You are viewing a plain text version of this content. The canonical link for it is here.
Posted to issues@lucene.apache.org by "Thomas Hoffmann (Jira)" <ji...@apache.org> on 2022/05/20 18:18:00 UTC

[jira] [Created] (LUCENE-10583) Deadlock with MMapDirectory while waitForMerges

Thomas Hoffmann created LUCENE-10583:
----------------------------------------

             Summary: Deadlock with MMapDirectory while waitForMerges
                 Key: LUCENE-10583
                 URL: https://issues.apache.org/jira/browse/LUCENE-10583
             Project: Lucene - Core
          Issue Type: Bug
          Components: core/index
    Affects Versions: 8.11.1
         Environment: Java 17

OS: Windows 2016
            Reporter: Thomas Hoffmann


Hello,

a deadlock situation happened in our application. We are using MMapDirectory on Windows 2016 and got the following stacktrace:
{code:java}
"https-openssl-nio-443-exec-30" #166 daemon prio=5 os_prio=0 cpu=78703.13ms "https-openssl-nio-443-exec-30" #166 daemon prio=5 os_prio=0 cpu=78703.13ms elapsed=81248.18s tid=0x000000002860af10 nid=0x237c in Object.wait()  [0x00000000413fc000]
   java.lang.Thread.State: TIMED_WAITING (on object monitor)
    at java.lang.Object.wait(java.base@17.0.2/Native Method)
    - waiting on <no object reference available>
    at org.apache.lucene.index.IndexWriter.doWait(IndexWriter.java:4983)
    - locked <0x00000006ef1fc020> (a org.apache.lucene.index.IndexWriter)
    at org.apache.lucene.index.IndexWriter.waitForMerges(IndexWriter.java:2697)
    - locked <0x00000006ef1fc020> (a org.apache.lucene.index.IndexWriter)
    at org.apache.lucene.index.IndexWriter.shutdown(IndexWriter.java:1236)
    at org.apache.lucene.index.IndexWriter.close(IndexWriter.java:1278)
    at com.speed4trade.ebs.module.search.SearchService.updateSearchIndex(SearchService.java:1723)
    - locked <0x00000006d5c00208> (a org.apache.lucene.store.MMapDirectory)
    at com.speed4trade.ebs.module.businessrelations.ticket.TicketChangedListener.postUpdate(TicketChangedListener.java:142)
...{code}
All threads were waiting to lock <0x00000006d5c00208> which got never released.

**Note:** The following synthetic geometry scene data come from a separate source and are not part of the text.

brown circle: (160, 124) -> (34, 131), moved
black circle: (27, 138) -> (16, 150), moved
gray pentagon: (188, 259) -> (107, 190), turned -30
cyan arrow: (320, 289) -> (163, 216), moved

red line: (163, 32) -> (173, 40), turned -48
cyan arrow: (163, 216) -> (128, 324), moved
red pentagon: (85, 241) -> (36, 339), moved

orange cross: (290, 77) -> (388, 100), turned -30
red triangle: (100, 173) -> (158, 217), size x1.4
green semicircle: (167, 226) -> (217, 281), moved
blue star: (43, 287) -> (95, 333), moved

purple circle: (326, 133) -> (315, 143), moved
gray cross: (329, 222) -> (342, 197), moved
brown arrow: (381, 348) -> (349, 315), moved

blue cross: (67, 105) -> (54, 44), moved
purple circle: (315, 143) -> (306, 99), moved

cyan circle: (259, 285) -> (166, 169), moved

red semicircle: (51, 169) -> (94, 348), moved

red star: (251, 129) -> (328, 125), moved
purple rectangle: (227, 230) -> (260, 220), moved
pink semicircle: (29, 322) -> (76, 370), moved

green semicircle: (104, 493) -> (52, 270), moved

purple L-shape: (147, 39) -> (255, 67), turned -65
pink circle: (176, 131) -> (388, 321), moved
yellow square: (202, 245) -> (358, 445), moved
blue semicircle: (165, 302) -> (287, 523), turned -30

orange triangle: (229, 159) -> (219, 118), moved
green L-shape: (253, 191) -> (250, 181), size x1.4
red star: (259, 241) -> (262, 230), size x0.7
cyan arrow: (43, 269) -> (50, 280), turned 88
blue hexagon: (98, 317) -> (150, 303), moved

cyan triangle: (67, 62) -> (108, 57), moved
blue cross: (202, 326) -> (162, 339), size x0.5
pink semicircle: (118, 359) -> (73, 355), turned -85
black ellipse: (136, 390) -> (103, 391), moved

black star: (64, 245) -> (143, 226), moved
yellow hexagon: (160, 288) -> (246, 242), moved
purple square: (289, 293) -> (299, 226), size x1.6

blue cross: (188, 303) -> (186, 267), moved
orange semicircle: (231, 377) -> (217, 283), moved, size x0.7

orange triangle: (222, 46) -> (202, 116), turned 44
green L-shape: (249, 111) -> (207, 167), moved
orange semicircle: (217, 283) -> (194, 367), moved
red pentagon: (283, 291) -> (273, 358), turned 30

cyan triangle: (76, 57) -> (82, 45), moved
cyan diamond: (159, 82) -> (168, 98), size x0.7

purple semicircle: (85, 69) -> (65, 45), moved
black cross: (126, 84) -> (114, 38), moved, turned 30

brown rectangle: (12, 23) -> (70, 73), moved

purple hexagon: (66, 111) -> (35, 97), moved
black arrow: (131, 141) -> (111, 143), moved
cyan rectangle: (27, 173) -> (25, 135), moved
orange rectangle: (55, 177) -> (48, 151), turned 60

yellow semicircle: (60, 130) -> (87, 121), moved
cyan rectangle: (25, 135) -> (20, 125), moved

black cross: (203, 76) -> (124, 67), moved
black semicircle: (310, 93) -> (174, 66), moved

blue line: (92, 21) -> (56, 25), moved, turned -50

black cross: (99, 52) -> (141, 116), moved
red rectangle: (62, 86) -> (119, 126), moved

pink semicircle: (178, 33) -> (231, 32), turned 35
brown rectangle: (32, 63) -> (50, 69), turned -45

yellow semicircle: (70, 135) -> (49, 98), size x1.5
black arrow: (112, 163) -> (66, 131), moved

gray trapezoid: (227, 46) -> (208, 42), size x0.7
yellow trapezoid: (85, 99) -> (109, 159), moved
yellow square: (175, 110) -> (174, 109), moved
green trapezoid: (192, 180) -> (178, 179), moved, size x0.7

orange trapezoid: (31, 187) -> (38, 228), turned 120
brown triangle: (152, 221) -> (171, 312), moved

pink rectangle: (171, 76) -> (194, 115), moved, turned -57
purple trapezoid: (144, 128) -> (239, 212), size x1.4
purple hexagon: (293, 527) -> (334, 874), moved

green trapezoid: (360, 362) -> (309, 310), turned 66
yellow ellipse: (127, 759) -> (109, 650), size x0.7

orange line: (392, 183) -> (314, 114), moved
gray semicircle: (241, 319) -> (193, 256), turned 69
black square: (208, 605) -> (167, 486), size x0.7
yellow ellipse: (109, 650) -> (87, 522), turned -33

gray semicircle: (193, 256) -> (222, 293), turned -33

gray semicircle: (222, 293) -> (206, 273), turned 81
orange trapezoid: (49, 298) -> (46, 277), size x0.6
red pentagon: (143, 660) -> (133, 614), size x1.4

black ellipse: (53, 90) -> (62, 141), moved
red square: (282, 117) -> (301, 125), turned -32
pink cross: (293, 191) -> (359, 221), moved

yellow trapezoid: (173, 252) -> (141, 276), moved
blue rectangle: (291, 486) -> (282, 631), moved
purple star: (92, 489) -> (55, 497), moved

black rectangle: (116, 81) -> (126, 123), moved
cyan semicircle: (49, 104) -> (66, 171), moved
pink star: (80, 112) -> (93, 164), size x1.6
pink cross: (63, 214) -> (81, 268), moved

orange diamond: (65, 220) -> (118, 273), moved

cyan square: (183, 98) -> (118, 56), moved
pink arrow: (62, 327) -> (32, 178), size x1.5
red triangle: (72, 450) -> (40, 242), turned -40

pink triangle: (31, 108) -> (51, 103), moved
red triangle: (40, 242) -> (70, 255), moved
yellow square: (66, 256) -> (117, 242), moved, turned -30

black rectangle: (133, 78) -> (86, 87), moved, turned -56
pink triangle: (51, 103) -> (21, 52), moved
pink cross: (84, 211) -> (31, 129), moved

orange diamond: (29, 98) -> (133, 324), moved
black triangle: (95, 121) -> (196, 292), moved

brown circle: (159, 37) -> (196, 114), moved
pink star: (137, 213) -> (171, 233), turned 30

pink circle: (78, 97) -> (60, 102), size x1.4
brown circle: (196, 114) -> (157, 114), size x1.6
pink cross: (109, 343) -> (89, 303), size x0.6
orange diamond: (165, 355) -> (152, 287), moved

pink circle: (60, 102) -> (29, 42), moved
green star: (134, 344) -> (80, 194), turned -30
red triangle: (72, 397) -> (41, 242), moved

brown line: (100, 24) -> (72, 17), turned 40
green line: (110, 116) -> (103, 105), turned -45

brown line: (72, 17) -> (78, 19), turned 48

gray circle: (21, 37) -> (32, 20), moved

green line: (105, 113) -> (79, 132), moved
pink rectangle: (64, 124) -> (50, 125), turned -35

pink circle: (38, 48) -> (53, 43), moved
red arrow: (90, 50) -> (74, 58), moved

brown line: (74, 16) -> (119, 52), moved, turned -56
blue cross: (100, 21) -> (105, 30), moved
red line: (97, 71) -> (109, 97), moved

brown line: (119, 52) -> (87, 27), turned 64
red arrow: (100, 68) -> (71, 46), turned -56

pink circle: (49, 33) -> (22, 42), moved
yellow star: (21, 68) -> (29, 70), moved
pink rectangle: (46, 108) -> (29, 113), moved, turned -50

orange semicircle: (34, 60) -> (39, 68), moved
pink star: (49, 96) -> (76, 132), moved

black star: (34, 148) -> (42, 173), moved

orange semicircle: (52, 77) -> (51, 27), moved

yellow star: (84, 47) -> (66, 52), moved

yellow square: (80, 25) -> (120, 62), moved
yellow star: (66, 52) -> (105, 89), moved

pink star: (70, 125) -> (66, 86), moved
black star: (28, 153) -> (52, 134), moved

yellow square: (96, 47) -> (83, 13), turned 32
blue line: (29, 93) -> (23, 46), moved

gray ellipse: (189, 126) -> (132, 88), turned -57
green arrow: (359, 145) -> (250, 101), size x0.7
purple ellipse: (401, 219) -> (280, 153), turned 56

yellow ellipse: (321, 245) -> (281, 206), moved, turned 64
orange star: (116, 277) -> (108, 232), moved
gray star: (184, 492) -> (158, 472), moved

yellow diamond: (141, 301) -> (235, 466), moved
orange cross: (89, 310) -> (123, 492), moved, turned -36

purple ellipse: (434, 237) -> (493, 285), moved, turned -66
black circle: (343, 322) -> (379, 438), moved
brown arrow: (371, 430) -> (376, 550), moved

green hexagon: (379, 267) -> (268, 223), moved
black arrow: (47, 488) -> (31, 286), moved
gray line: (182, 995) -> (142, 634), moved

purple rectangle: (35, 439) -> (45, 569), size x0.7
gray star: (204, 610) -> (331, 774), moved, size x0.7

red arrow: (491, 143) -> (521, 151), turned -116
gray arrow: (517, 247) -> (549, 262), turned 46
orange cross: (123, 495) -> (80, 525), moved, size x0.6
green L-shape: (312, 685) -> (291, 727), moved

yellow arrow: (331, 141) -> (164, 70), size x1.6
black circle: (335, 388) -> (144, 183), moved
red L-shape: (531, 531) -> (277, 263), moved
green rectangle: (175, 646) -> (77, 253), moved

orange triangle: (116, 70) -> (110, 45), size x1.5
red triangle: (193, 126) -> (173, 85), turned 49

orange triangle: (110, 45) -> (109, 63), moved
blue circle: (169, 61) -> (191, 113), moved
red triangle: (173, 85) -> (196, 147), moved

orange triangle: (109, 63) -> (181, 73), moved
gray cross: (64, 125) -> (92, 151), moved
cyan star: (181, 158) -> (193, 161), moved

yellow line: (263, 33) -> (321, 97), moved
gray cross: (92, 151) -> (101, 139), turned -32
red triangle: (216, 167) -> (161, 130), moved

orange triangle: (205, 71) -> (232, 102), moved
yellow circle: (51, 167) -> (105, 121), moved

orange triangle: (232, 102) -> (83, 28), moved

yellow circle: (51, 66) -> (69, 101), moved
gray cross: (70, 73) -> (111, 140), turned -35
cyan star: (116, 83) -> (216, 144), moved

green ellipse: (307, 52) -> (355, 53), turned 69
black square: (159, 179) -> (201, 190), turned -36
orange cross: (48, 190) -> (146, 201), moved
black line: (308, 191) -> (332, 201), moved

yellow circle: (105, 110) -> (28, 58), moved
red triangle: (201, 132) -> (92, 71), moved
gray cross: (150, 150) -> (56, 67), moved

A lucene thread was also blocked, I dont know if this is relevant:
{code:java}
"Lucene Merge Thread #0" #18466 daemon prio=5 os_prio=0 cpu=15.63ms elapsed=3499.07s tid=0x00000000459453e0 nid=0x1f8 waiting for monitor entry  [0x000000005da9e000]
   java.lang.Thread.State: BLOCKED (on object monitor)
    at org.apache.lucene.store.FSDirectory.deletePendingFiles(FSDirectory.java:346)
    - waiting to lock <0x00000006d5c00208> (a org.apache.lucene.store.MMapDirectory)
    at org.apache.lucene.store.FSDirectory.maybeDeletePendingFiles(FSDirectory.java:363)
    at org.apache.lucene.store.FSDirectory.createOutput(FSDirectory.java:248)
    at org.apache.lucene.store.LockValidatingDirectoryWrapper.createOutput(LockValidatingDirectoryWrapper.java:44)
    at org.apache.lucene.index.ConcurrentMergeScheduler$1.createOutput(ConcurrentMergeScheduler.java:289)
    at org.apache.lucene.store.TrackingDirectoryWrapper.createOutput(TrackingDirectoryWrapper.java:43)
    at org.apache.lucene.codecs.compressing.CompressingStoredFieldsWriter.<init>(CompressingStoredFieldsWriter.java:121)
    at org.apache.lucene.codecs.compressing.CompressingStoredFieldsFormat.fieldsWriter(CompressingStoredFieldsFormat.java:130)
    at org.apache.lucene.codecs.lucene87.Lucene87StoredFieldsFormat.fieldsWriter(Lucene87StoredFieldsFormat.java:141)
    at org.apache.lucene.index.SegmentMerger.mergeFields(SegmentMerger.java:227)
    at org.apache.lucene.index.SegmentMerger.merge(SegmentMerger.java:105)
    at org.apache.lucene.index.IndexWriter.mergeMiddle(IndexWriter.java:4757)
    at org.apache.lucene.index.IndexWriter.merge(IndexWriter.java:4361)
    at org.apache.lucene.index.IndexWriter$IndexWriterMergeSource.merge(IndexWriter.java:5920)
    at org.apache.lucene.index.ConcurrentMergeScheduler.doMerge(ConcurrentMergeScheduler.java:626)
    at org.apache.lucene.index.ConcurrentMergeScheduler$MergeThread.run(ConcurrentMergeScheduler.java:684){code}
If looks like the merge operation never finished and released the lock.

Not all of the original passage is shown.